Às vezes tudo se misturava:
Cheiros,
Planos,
Pedaços de vidas,
Gestos,
Matizes...
Um apaixonante quadro em movimento,
Aquarelas pintadas e planos refeitos a todo instante, descortinando-se bem ali, à sua frente.

“As ruas, de repente, transformam-se em cenários magníficos, palco para performances anônimas – recortes de livros de dentro de mim...”

Aprendeu ela, que existe outro mundo atrás desse que se mostra fugazmente. Aprendeu a ver o Invisível e Indizível das coisas.

“Flutuo pelas ruas, e tudo parece tão normal, porém, quem enxerga para dentro percebe-se mergulhado numa neblinazinha tênue e hipnotizadora... dela vem O Antigo Idioma, que aprendi espontaneamente a traduzir o que é Verdadeiro aqui fora...”

Então, dessa Libertação da carne, a Alma vibra e quer-se mostrar – advém o canal vibratório para a linguagem de emoções materializar-se no que, convencionalmente, acostumamos chamar de “real” – As Artes.

“Meu corpo está preso ao chão...
Mas minha Alma voa.
Vêem?
Essa aí em cima,
Sou Eu
a Ave Que Não Se Sabe o Nome.”

Num arroubo de fome Katharinna arrebatou um alfinete e furou-lhe o dedo, mas não com o entusiasmo de beber-lhe o sangue. Ficou apenas olhando o jorro cobrir o verde do chão. Transformou-se em Marrom, a superfície. E o vermelho também lhe manchou o vestido.

Por onde passava ela, as árvores punham-se a conversar. Animadamente escoltaram Katharinna até as esferas que dormitavam deitadas junto à calçada. Uns passarinhos atirados começavam a despontar à porta do despenhadeiro, havia pequenas estrelas também, avolumando-se nas arestas do coral.

Num momento, as persianas abriram-se para deixar entrar o poder solar. De um lado um Sol Amarelo, do outro um Sol Carmim... Katharinna vinha por entre ambos, um caminho traçado na superfície esponjosa dos musgos submarinos. Às vezes deslizava, escorregavam-lhe os passos, tal areia movediça. Tudo lentamente...

Sabia ela que nunca seria um deles... Suas asas e nadadeiras apareceriam em qualquer momento de felicidade, denunciando sua real procedência. Contentou-se com isso! Saberia, contudo, ocultar essa característica. Apenas outros de sua linhagem se reconheceriam em terra. A vibração filarmônica correria de Alma para Alma... O Antigo Idioma.

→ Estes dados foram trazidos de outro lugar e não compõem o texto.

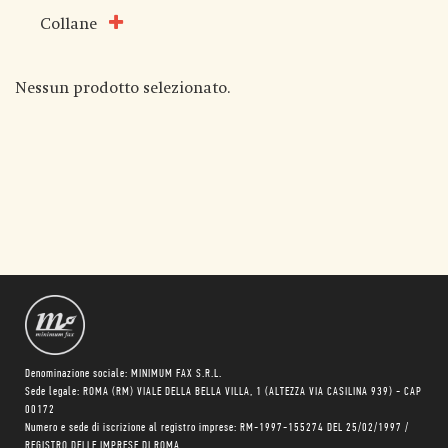
Collane
Nessun prodotto selezionato.
Denominazione sociale: MINIMUM FAX S.R.L.
Sede legale: ROMA (RM) VIALE DELLA BELLA VILLA, 1 (ALTEZZA VIA CASILINA 939) - CAP
00172
Numero e sede di iscrizione al registro imprese: RM-1997-155274 DEL 25/02/1997 /
REGISTRO DELLE IMPRESE DI ROMA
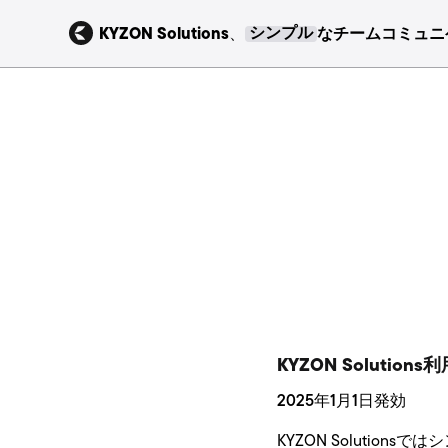
KYZON Solutions
、
シンプル
なチームコミュニ
KYZON Solution
2025年1月1日発効
KYZON Soluti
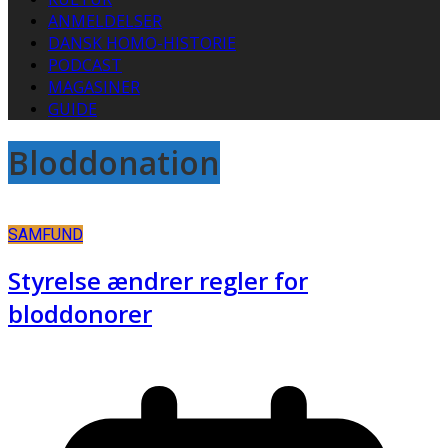
ANMELDELSER
DANSK HOMO-HISTORIE
PODCAST
MAGASINER
GUIDE
Bloddonation
SAMFUND
Styrelse ændrer regler for
bloddonorer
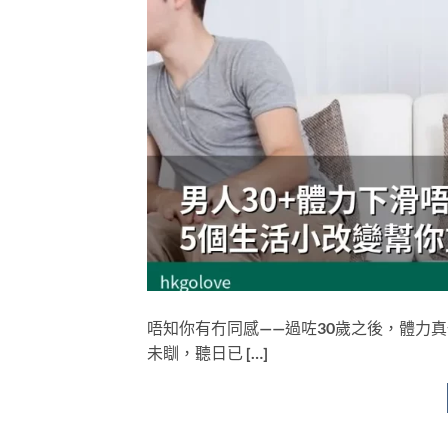
唔知你有冇同感——過咗30歲之後，體力
未瞓，聽日已 […]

As linhas, cujo Destino mudava de Mão em Mão, ensinavam para o dono das mãos, que não se pode julgar alguém pelos tropeços de outrem. E que cada dedo difere em função e formato entre si!

Katharinna sempre pensava essas coisas quando flutuava, por isso as árvores conversavam com ela ao som da Orquestra-Vendaval. Em algumas noites Katharinna se despia e caminhava nua dentro dos Sonhos do “Homem-sem-Ternura-nas-Mãos”, até que num desses Sonhos, Ele a percebeu.

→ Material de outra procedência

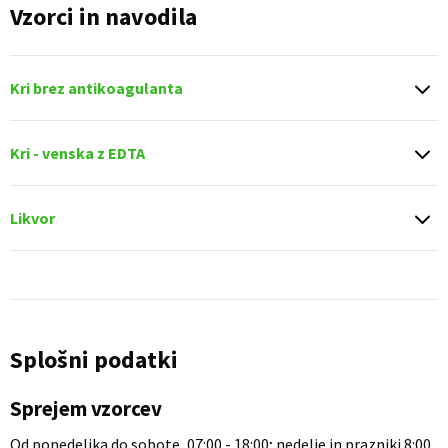
Vzorci in navodila
Kri brez antikoagulanta
Kri - venska z EDTA
Likvor
Splošni podatki
Sprejem vzorcev
Od ponedeljka do sobote, 07:00 - 18:00; nedelje in prazniki 8:00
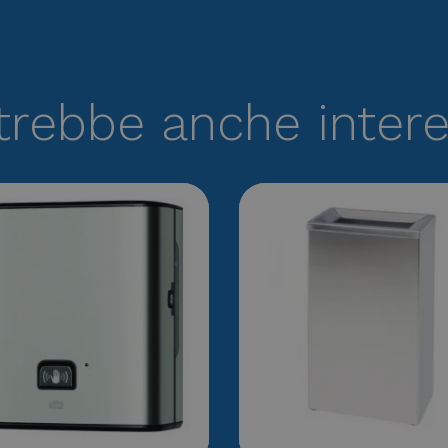
trebbe anche inter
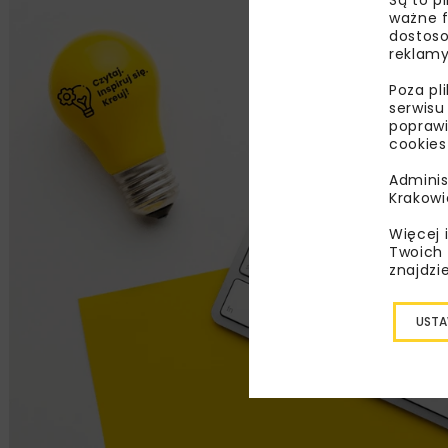
ważne f
dostoso
reklamy
Poza pl
serwisu
poprawi
cookies
Adminis
Krakowi
Więcej 
Twoich 
znajdzi
USTA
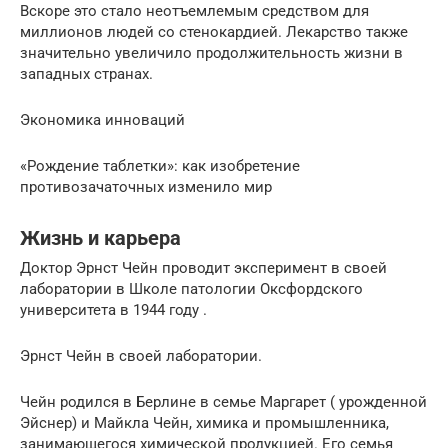
Вскоре это стало неотъемлемым средством для
миллионов людей со стенокардией. Лекарство также
значительно увеличило продолжительность жизни в
западных странах.
Экономика инноваций
«Рождение таблетки»: как изобретение
противозачаточных изменило мир
Жизнь и карьера
Доктор Эрнст Чейн проводит эксперимент в своей
лаборатории в Школе патологии Оксфордского
университета в 1944 году .
Эрнст Чейн в своей лаборатории.
Чейн родился в Берлине в семье Маргарет ( урожденной
Эйснер) и Майкла Чейн, химика и промышленника,
занимающегося химической продукцией. Его семья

O olhar desse Homem foi tão forte que levantou dois Sóis brilhando Katharinna. Seu coração derramou vermelho sobre o vestido que a trajava fora do Sonho. E Katharinna orgulhou-se de estar coberta por esse vestido. Quis mostrá-lo detalhadamente: era decorado por delicadíssimos fios de Sol-de-Vicente.

Tanta prudência nas mãos fechadas, mas nenhum pássaro recolhido à esfera espalmada. O manobrista desconfiava de seu co-piloto, e este tão ingênuo quanto um foguetinho de São João, estourou à porta do estábulo. Precipitaram-se os cavalos numa correria frenética e desgovernada. A ventania tocando Carmina Burana. A estupidez e arrogância da Besta galopavam frente aos Sóis. Quis roubar as ferraduras dos corcéis.

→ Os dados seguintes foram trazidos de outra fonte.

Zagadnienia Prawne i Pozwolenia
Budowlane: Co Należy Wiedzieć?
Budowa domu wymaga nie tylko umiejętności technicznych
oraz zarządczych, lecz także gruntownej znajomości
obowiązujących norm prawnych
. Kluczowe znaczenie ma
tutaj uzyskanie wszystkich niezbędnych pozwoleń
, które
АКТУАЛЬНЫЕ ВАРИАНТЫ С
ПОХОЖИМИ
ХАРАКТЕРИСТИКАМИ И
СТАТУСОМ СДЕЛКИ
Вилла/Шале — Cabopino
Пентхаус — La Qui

A Ventania, porém, bateu-lhe as mãos, e soprou-os novamente... Katharinna e seu Amor estavam imunes a tais acontecimentos. Em terra assemelhavam-se aos mamíferos, em Sonhos assumiam barbatanas e asas. Katharinna acostumou-se com o Céu a entrar-lhe n’Alma.

Depois que adormeceu daquele Dia - “Homem-sem-Ternura-nas-Mãos”, os bárbaros que habitavam os bosques selvagens de Hoyorh, deram-lhe novas peles para cobrir-lhe o corpo; deram-lhe novo nome e nacionalidade. Ele, porém, não conseguira aquarelar a fúria que seus olhos de pássaro carregavam em si.

Nos seminários, lá estava Aquele corpo cheio de vida a insultar de cores os presentes. Os cinturões de hematitas retesavam aquelas estátuas que se diziam com vida, povo de areia e sal.

Aqueles olhos selvagens ela também os tinha num total controle. Era humilde nas vontades, sabia Ela respeitar àquele povo de vidro. Devia isto ao seu velho Mestre. Daquela fúria dos campos servia para a fabricação dos Sonhos e Porções de Vida.

Alguns dias se passaram. O trem continuava por entre os montes. Indiferente àquelas gentes de areia e sal.

Ninguém a controlava. Fazia Ela apenas o que era de sua vontade ou em obediência ao seu Mestre. Apenas Ele conseguira domesticar-lhe as ancas e pensamentos. Obedecia a Ele porque Ela era Ele também. Em algumas porções, entendiam-se.

Ao som do osso de flauta, ramificava-se sobre as salgadas terras, virava-se em galhos e sementes. Ao fundo, um antigo cântico xamânico encontrava os ouvidos de quem ouvia o Verbo-voz.

Depois que Ele a fertilizou, nasceram as quatorze cabeças da Antiga Linhagem. E os olhos Dele cada vez mais selvagens, mais ainda do que os Dela. Governavam ambos, a catedral dos sonhos, portal que atravessava os Mundos.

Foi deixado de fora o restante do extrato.